Annotation is concretized as token-span selection followed by relation arc drawing. For instance:

Report: “Moderate right pleural effusion with adjacent consolidation; no pneumothorax.”

• Entities:
  1. "Moderate" → Observation:Definitely Present
  2. "right" → Anatomy
  3. "pleural effusion" → Observation:Definitely Present
  4. "adjacent" → Observation:Definitely Present
  5. "consolidation" → Observation:Definitely Present
  6. "no pneumothorax" → Observation:Definitely Absent

• Relations:

  • modify("Moderate"→"pleural effusion")
  • located_at("pleural effusion"→"right")
  • modify("adjacent"→"consolidation")
  • "no pneumothorax" stands as an isolated negative finding

Extended RadGraph2 schema additionally labels temporal and comparative changes, e.g.,

• "new" → CHAN-CON-AP
• "persists" → CHAN-NC
• "increased" → CHAN-CON-WOR, with modify edges to the changed entity (Jain et al., 2021, Khanna et al., 2023).

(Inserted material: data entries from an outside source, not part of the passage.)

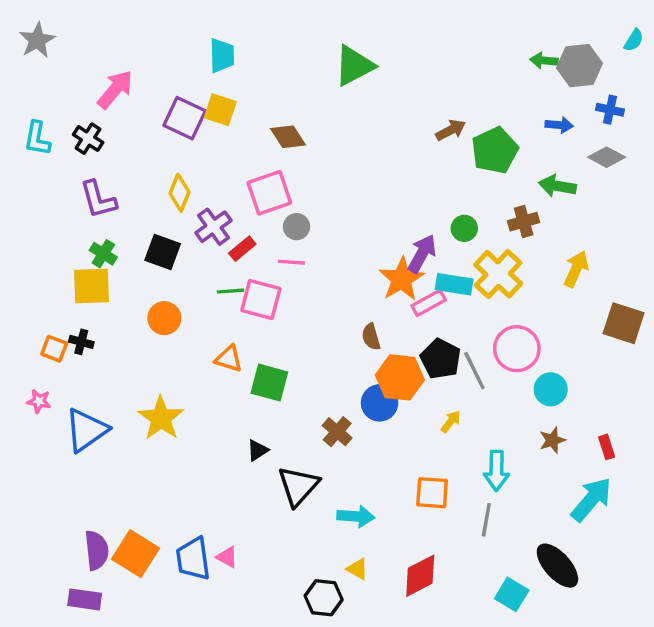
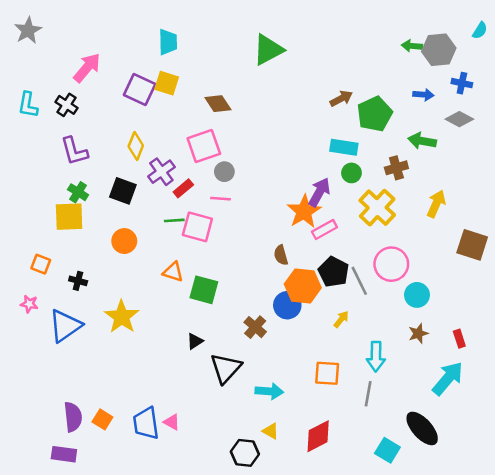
cyan rectangle: (454, 284) -> (344, 147), moved
black cross: (81, 342) -> (78, 281), moved
orange square: (136, 554) -> (102, 419), size x0.6

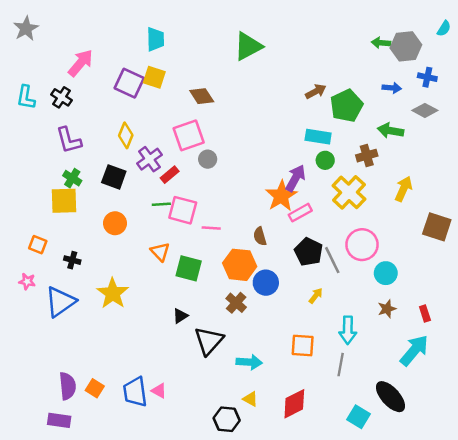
pink line: (221, 199) -> (211, 228), moved
orange triangle: (173, 272) -> (160, 252), turned 30
orange hexagon: (303, 286) -> (240, 265), moved

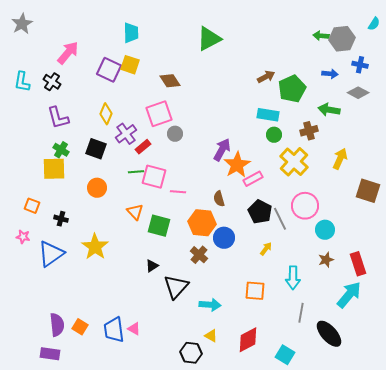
purple arrow: (296, 178) -> (222, 150), moved
red rectangle: (425, 314) -> (358, 264), size x1.6
gray line: (341, 365) -> (301, 313), moved
cyan square: (358, 417) -> (285, 355), moved

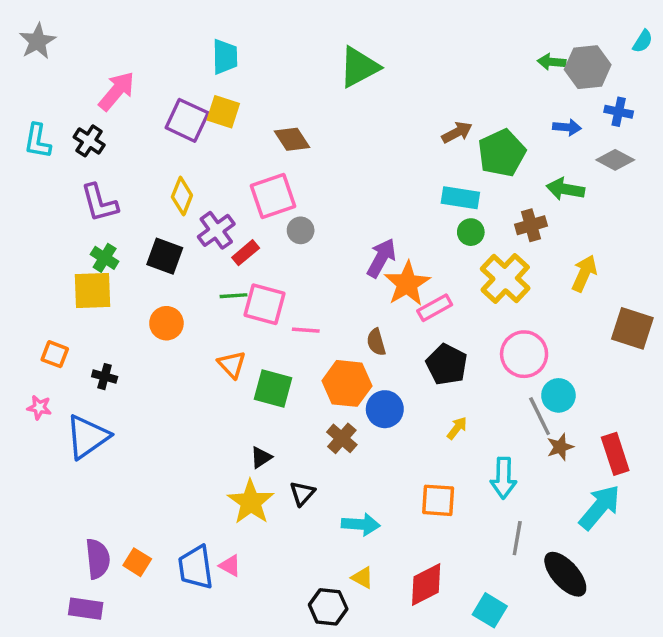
gray line: (280, 219) -> (540, 416), moved
yellow star: (95, 247) -> (251, 502), moved
black triangle: (176, 287) -> (302, 493), size x0.6

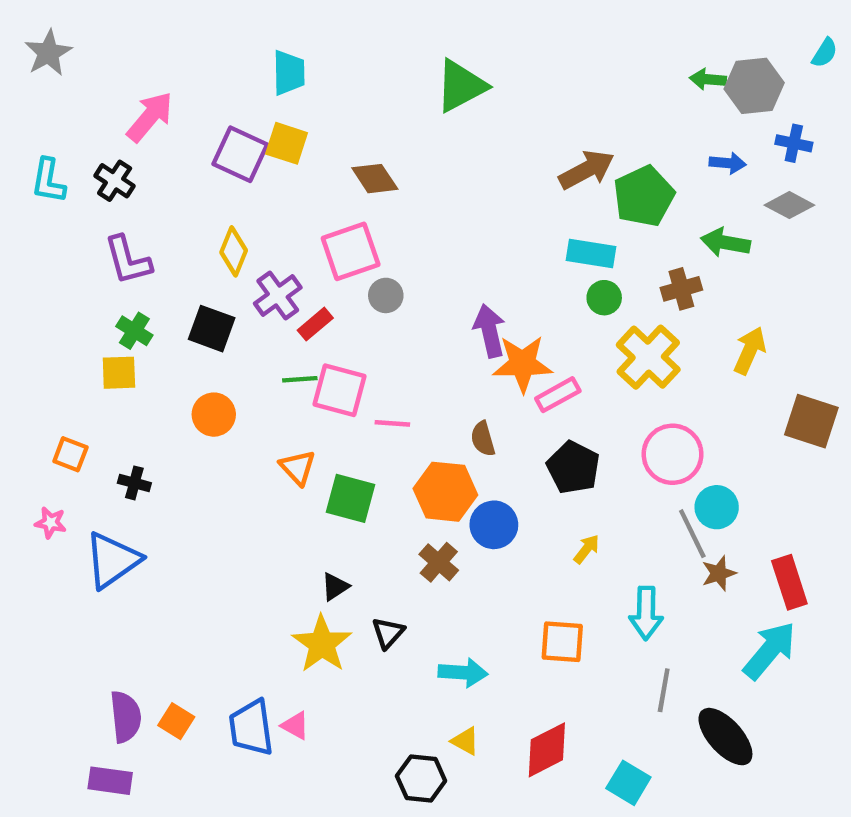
brown arrow: (457, 132) -> (587, 170), size x1.4
purple arrow: (381, 258) -> (489, 331), turned -42
orange star: (407, 284) -> (523, 364), turned 30
yellow square: (93, 291) -> (119, 373), size x0.7

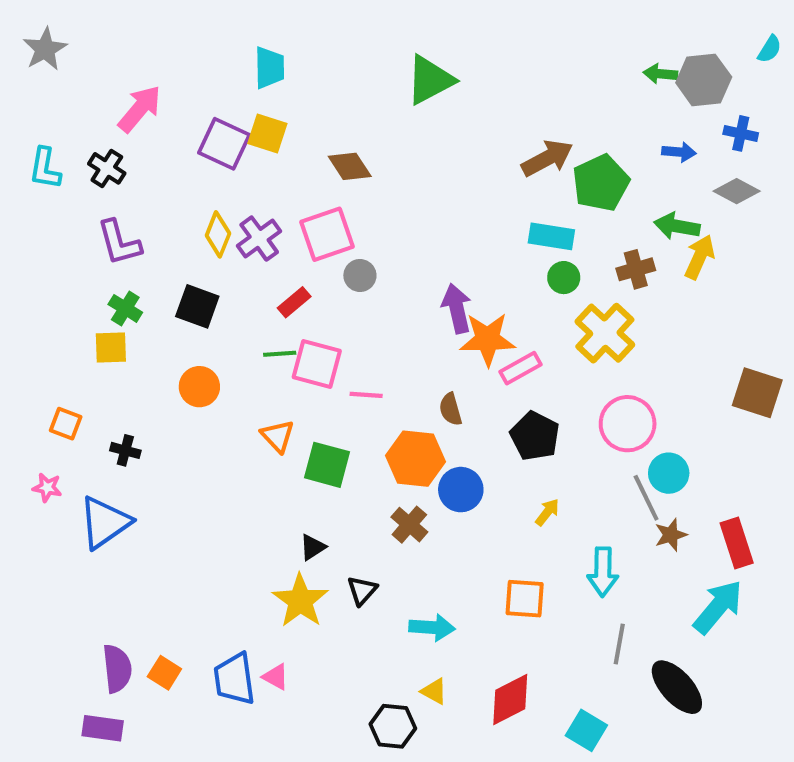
purple cross: (278, 295) -> (259, 238), moved
yellow arrow: (750, 351) -> (700, 257), moved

6. Applications and Extensions

RadGraph annotation underlies various downstream applications:

• Large-scale automatic labeling: Auto-annotation of hundreds of thousands of chest radiograph reports via trained RadGraph Benchmark or HGIE models facilitates secondary research in medical NLP and imaging (Jain et al., 2021, Khanna et al., 2023).
• Style-aware report generation: RadGraph graphs can be extracted from images by a vision-language encoder-decoder, then verbalized into free text by prompting LLMs, enabling disentanglement of report content from radiologist style (Yan et al., 2023).
• Progression tracking and device monitoring: RadGraph2 enables automated detection and linkage of disease or device evolution across serial studies, via a hierarchical change taxonomy (Khanna et al., 2023).
• Evaluation metrics: Graph F1 scores (node and edge matching) serve as objective measures of model content fidelity in both extraction and generation settings, with human annotation agreement (Cohen’s κ > 0.80) validating reproducibility (Jain et al., 2021, Yan et al., 2023).

7. Significance and Future Directions

RadGraph annotation provides a clinically precise, machine-actionable representation of radiological findings, supporting reproducible research standards and interoperability. Its iterative, radiologist-in-the-loop protocol, strict consensus metrics, and extensible schema allow adaptation to new modalities (e.g., CT, MRI), multi-institutional data, and integration with vision-language learning frameworks.

The introduction of hierarchical schemas in RadGraph2 and the coupling with LLMs for style-aware text generation represent substantive advances. Ongoing challenges include maintaining high inter-annotator agreement for subtle relation types, adapting schemas to additional imaging contexts, and optimizing for both extraction fidelity and generation fluency (Khanna et al., 2023, Yan et al., 2023).